Earth's Crust Permanently Deformed by Chile Earthquakes: Scars that Don't Heal
Earth can usually spring back after earthquakes, rebounding and reforming over the course of months to decades. Yet new research reveals that some quakes are just too scarring for Earth to properly heal. It turns out that major earthquakes in Chile changed our planet's crust permanently.
Our planet has surprising elasticity. After quakes, Earth can spring back to its former shape. For example, after the devastating 1906 San Francisco quake that destroyed almost 80 percent of the city and killed 3,000 people, scientists saw that the crust actually rebounded. Now the phenomenon is usually observed through the use of satellite-based GPS systems that monitor Earth's movements.
This latest study, though, reveals that Earth can't always recover. Researchers travelled to northern Chile in order to study other geological features. Yet what they found was completely unexpected. They saw large cracks in the Earth's surface--a surprising feature.

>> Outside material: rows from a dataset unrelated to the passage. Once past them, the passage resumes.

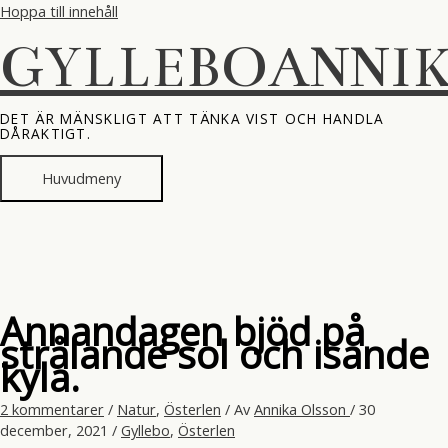
Hoppa till innehåll
GYLLEBOANNI
DET ÄR MÄNSKLIGT ATT TÄNKA VIST OCH HANDLA
DÅRAKTIGT.
Huvudmeny
Annandagen bjöd på
strålande sol och isande
kyla.
2 kommentarer
/
Natur
,
Österlen
/ Av
Annika Olsson
/
30
december, 2021
/
Gyllebo
,
Österlen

At first, the scientists were baffled as to how they had formed.
"I still remember feeling blown away--never seen anything like them in my 40 years as a geologist--and also perplexed," said Richard Allmendinger of Cornell University in an interview with OurAmazingPlanet. "What were these features and how did they form? Scientists hate leaving things like this unexplained, so it kept bounding around in my mind."
Northern Chile has an earthquake record that goes back a million years. While most analyses of ancient earthquakes only probe cycles of two to four quakes, the researchers found that the record of upper plate cracking spans thousands of earthquake cycles.
So how did the scientists see these cycles? It's all recorded in the rocks. The researchers were able to examine the number of earthquakes captured in northern Chilean rocks and record their average behavior over a long period of time. They found that a small but significant one to ten percent of the deformation of the Earth caused by 2,000 to 9,000 quakes was actually permanent. These deformations included cracks that ranged from a scarce few inches to a massive feet in the crust of the Atacama Desert.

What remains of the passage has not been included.